Cette orientation maintenue par les papes récents face aux défis du genre se renforce dans un document du Vatican, publié par la Congrégation pour l’enseignement catholique, daté du 2 février 2019 et intitulé “Il les créa homme et femme. Pour un chemin de dialogue sur la question du genre dans l’éducation“. Ce document reprend les principaux enseignements pontificaux sur les réalités que sont les hommes et les femmes dans leurs différences complémentaires, en actualisant le propos par des considérations sur le nouveau sens que l’on donne au mot gender en anglais, traduit faussement par genre en français : non plus l’étude des différences sexuelles à partir du corps et de leurs conséquences psychologiques, morales et spirituelles, mais l’étude des identités subjectives, symboliques et culturelles, soumises de ce fait à des variations individuelles multiples.

Les identités de genre devraient alors remplacer les identités sexuelles. Un dialogue est donc nécessaire en effet pour clarifier les notions et surtout les situations qu’elles entraînent. Le document de la Congrégation élabore des outils de discernement en reprécisant les définitions en jeu et en resituant celles-ci dans une vision tant philosophique que théologique de la personne humaine.

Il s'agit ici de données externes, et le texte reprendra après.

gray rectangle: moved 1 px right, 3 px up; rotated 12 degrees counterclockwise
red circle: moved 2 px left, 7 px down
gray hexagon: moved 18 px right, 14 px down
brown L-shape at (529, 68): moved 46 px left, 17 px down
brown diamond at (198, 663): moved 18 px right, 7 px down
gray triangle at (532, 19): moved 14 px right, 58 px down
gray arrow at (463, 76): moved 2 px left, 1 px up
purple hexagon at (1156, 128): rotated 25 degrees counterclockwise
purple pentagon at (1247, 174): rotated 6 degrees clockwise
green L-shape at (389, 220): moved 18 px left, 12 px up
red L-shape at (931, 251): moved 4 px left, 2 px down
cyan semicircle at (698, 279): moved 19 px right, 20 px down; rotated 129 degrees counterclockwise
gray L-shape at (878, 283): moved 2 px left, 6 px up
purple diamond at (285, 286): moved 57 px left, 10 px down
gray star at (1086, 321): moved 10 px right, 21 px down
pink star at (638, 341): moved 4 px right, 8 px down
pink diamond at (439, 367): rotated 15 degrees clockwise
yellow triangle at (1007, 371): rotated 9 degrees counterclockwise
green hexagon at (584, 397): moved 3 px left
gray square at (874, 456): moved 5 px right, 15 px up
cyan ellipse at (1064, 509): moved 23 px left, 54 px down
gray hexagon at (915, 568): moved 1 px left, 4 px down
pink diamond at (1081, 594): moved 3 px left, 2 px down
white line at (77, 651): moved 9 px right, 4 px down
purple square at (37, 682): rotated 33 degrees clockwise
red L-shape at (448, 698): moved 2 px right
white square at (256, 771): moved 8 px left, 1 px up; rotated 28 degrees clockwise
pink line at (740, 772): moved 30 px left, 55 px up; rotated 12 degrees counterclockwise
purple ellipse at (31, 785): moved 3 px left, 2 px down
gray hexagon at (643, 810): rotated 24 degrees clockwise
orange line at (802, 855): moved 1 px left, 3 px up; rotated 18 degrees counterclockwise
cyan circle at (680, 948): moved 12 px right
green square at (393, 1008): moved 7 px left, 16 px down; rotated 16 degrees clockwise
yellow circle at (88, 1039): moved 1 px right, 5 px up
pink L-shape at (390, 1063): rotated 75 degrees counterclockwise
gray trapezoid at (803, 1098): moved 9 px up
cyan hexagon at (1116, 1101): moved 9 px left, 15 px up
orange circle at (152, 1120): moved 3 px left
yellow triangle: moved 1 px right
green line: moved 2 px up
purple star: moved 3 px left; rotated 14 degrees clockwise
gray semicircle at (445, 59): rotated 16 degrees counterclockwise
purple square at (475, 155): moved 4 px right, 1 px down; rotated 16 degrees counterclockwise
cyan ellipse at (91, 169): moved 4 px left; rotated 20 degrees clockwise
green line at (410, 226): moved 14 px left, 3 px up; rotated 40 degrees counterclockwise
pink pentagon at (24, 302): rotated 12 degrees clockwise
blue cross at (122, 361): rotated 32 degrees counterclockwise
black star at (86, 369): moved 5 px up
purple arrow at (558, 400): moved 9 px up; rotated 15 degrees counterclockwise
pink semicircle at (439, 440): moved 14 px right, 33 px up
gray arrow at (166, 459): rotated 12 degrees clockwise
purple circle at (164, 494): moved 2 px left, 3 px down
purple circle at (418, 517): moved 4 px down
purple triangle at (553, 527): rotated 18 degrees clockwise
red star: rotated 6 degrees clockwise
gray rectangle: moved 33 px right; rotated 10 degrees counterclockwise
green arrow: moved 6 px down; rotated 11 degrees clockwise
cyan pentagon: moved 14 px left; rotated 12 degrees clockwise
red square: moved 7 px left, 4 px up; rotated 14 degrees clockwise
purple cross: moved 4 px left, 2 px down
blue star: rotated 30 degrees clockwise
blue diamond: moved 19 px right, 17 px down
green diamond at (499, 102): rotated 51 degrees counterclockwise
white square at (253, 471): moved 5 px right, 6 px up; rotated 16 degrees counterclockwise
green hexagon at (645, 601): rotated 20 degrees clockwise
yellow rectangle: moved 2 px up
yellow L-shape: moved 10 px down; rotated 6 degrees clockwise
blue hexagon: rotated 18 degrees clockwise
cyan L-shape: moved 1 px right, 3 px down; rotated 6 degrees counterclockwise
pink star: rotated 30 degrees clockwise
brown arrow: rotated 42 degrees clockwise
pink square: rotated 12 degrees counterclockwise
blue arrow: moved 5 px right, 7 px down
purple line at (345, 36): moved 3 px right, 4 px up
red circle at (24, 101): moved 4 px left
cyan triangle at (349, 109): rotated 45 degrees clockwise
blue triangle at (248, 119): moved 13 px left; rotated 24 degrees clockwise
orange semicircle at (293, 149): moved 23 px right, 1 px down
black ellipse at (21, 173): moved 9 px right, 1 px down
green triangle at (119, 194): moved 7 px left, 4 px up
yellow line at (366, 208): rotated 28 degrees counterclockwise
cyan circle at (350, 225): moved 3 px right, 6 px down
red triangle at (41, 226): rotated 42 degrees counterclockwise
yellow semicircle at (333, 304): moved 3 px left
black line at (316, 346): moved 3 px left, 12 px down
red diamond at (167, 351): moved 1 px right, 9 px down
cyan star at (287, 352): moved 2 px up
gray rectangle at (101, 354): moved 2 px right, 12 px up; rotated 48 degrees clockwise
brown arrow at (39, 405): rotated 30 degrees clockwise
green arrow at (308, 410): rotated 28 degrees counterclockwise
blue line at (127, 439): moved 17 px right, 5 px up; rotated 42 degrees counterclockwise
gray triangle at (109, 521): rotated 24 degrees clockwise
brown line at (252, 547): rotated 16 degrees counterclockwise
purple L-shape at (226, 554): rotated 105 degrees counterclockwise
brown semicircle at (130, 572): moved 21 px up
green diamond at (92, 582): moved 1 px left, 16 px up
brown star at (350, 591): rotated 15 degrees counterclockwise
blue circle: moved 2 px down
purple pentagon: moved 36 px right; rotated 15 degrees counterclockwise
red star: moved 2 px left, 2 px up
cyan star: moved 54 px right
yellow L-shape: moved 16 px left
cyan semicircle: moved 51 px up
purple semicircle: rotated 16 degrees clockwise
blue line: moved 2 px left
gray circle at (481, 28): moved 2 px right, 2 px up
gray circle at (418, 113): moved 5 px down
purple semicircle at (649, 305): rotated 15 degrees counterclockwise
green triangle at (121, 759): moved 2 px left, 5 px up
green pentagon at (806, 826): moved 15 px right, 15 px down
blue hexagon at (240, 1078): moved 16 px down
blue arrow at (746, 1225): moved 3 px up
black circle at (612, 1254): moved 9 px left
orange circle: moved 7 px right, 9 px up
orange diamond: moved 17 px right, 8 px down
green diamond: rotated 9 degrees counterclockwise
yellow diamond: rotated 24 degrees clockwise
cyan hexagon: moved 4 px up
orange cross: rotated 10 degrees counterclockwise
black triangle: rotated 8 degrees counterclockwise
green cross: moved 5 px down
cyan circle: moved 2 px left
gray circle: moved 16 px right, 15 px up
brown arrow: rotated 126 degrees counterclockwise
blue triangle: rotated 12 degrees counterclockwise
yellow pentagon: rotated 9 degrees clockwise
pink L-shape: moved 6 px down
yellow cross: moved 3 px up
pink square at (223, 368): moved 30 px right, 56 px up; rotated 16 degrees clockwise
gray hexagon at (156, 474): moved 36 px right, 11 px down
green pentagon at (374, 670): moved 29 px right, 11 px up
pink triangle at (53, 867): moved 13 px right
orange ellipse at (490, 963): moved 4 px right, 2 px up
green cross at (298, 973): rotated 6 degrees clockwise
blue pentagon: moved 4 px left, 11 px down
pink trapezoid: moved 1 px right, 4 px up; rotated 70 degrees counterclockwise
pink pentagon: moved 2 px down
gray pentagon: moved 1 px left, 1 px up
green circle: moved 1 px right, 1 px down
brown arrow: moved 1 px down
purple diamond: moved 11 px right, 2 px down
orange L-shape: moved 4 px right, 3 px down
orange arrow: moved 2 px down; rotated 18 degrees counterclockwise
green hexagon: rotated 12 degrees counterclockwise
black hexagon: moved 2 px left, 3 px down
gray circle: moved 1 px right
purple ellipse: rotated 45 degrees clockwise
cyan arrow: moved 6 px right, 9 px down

La primauté à la prudence pastorale

Dans cette perspective, on peut comprendre que le document final de la première session du synode (sous le nom de Lettre au peuple de Dieu) ne mentionne plus les LGBTQ+, mais les personnes “qui se sentent marginalisées ou exclues de l’Église en raison de leur situation matrimoniale, de leur identité et de leur sexualité et qui demandent également à être entendues et accompagnées, et à ce que leur dignité soit défendue” (n. 16).Ainsi dans la mesure où les personnes sont prises actuellement dans des évolutions fondamentales sur les identités homme-femme, la situation demande de modifier la manière prudentielle de les accompagner et de présenter le message de l’Église. Cette suppression dans le document du synode, document assez flou sur le fond pour préserver le travail à venir d’ici octobre 2024, manifeste aussi sans doute un certain recentrage : ne pas aller frontalement sur le champ doctrinal mais sur celui de la pastorale, c’est-à-dire celui de la rencontre avec nos contemporains soumis à cette nouvelle culture du genre. Le pape François manifeste dans ses interventions la primauté donnée à cette prudence pastorale, celle de l’accueil, de la rencontre et de la Miséricorde

Le bien de l’être humain se trouve en premier lieu pour les croyants, dans l’ordre de la foi et de la Révélation.

À ce sujet, nous pouvons reprendre une distinction classique : la prudence, qui est une vertu, porte sur la capacité de discerner dans les circonstances particulières, contingentes, historiques, ce qui doit être fait en vue du bien. Le bien de l’être humain se trouve en premier lieu pour les croyants, dans l’ordre de la foi et de la Révélation, dans le champ strictement pastoral uni au doctrinal comme à sa source (les évêques sont docteurs et pasteurs) : ce que l’Église enseigne comme moyens de sanctification, amour de Dieu et du prochain, dans l’annonce de la Parole de Dieu et dans la pratique sacramentelle. 

La vocation de l’homme et de la femme ne disparaît pas

Mais le bien se trouve aussi dans le domaine propre au laïcat qui est de prendre des décisions dans l’ordre temporel, naturel, accessible également et partiellement à la raison philosophique. Cela se réalise en tant que parents, éducateurs, dirigeant, responsable politique, etc. La vertu de prudence ne s’oppose donc pas au doctrinal qui récapitule les principes communs valables en tout temps et en tout lieu, de l’agir humain. Rappeler le rôle de l’homme et de la femme entre dans cette perspective. S’il y a un aspect variable, que le concept de genre met en avant, cela ne veut pas dire que la vocation naturelle et surnaturelle des hommes et des femmes disparaisse. Reste à trouver des moyens concrets pour accueillir, accompagner aujourd’hui les personnes dans cette recherche de liberté et d’égalité, compréhensible quant à l’intention, mais qui peut poser de réelles difficultés dans le concret objectif des situations, dans les actes posés. Le travail synodal sur ce sujet est encore devant nous, ce que les documents de cette première session du synode manifestent amplement.